My transition from chemical engineering to techFeatured

Contrary to what the majority of my family and friends in India expected, I did not pursue a degree in IT or Computer Science. As a high schooler, I particularly enjoyed math and chemistry. So eventually, I pursued chemistry and chemical engineering (an intersection of chemistry and math).

After graduation, I joined a renowned automotive company where I was able to leverage my skills as a chemical engineer and in statistical analysis. I was happy about the company and growth but not the velocity of the work.

Along this journey I also realized that being an engineer did not give me a big picture of the work I was doing, for example, I was building a model without much insight into what steps were taken to use that to make a design decision.

So, after much thought on what I should do to be able to take my career to the next level and be able to drive a larger strategy in companies rather than own a small piece of the puzzle, I decided to move to the US in 2015 for an MBA.

During my course, I serendipitously landed a role as a Product Management intern at a company that built software for automotive firms and I thoroughly enjoyed this experience.

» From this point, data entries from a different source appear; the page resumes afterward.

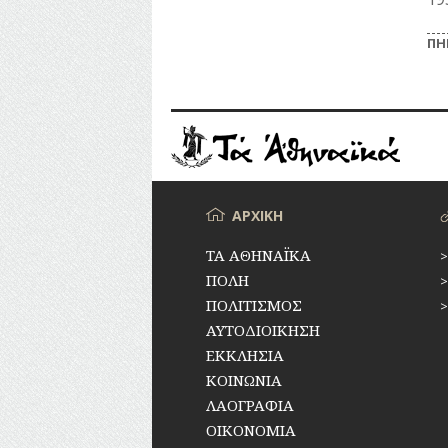
ΠΗ
Το 
αδη
παρ
ερε
μπο
να 
Μενού
ΑΡΧΙΚΗ
ΤΑ ΑΘΗΝΑΪΚΑ
ΠΟΛΗ
ΠΟΛΙΤΙΣΜΟΣ
ΑΥΤΟΔΙΟΙΚΗΣΗ
ΕΚΚΛΗΣΙΑ
ΚΟΙΝΩΝΙΑ
ΛΑΟΓΡΑΦΙΑ
ΟΙΚΟΝΟΜΙΑ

Post MBA, I landed a PM kind of job at a chemical company in 2017 and I took it as it encompassed all aspects of a traditional PM role. I enjoyed the complexity of my job and also the diverse functions I was exposed to in this tenure but once again I was not happy with the pace of work within this industry.

Hence I started looking for new roles in technology firms. At these companies I learned about the pace of innovation in high-tech and also increased my pay – I 1.5x’d my salary in 2 years in 2019.

This pivot was no easy task but here are some ways I was able to land a new role in a new industry:

  • Transferable skills: I worked on clearly articulating how I could add value to the role I was applying to by drawing on experiences from both tech and non-tech roles. I did not hesitate to talk about an experience that happened 5 years back while I was doing statistical analysis, especially if that experience was relevant to the current role.
  • Networking genuinely: Surprisingly, I received help from people I barely knew or did not expect to get help from. At times, genuine interest or my awareness of the larger problem the company was solving helped fetch a strong referral for me. In other cases, I was able to leverage some groups or Slack channels to find interview partners - once again I genuinely offered to help others while also receiving help from others.
  • Being ambitious: Each time I changed my role, I pivoted an industry or focus area in an attempt to upskill myself or create a greater impact or increase my salary. One thing that made this possible is - my belief that one should never ever shy away from an opportunity that interests them just because roles and responsibilities aren’t a 100% match with their own skillset.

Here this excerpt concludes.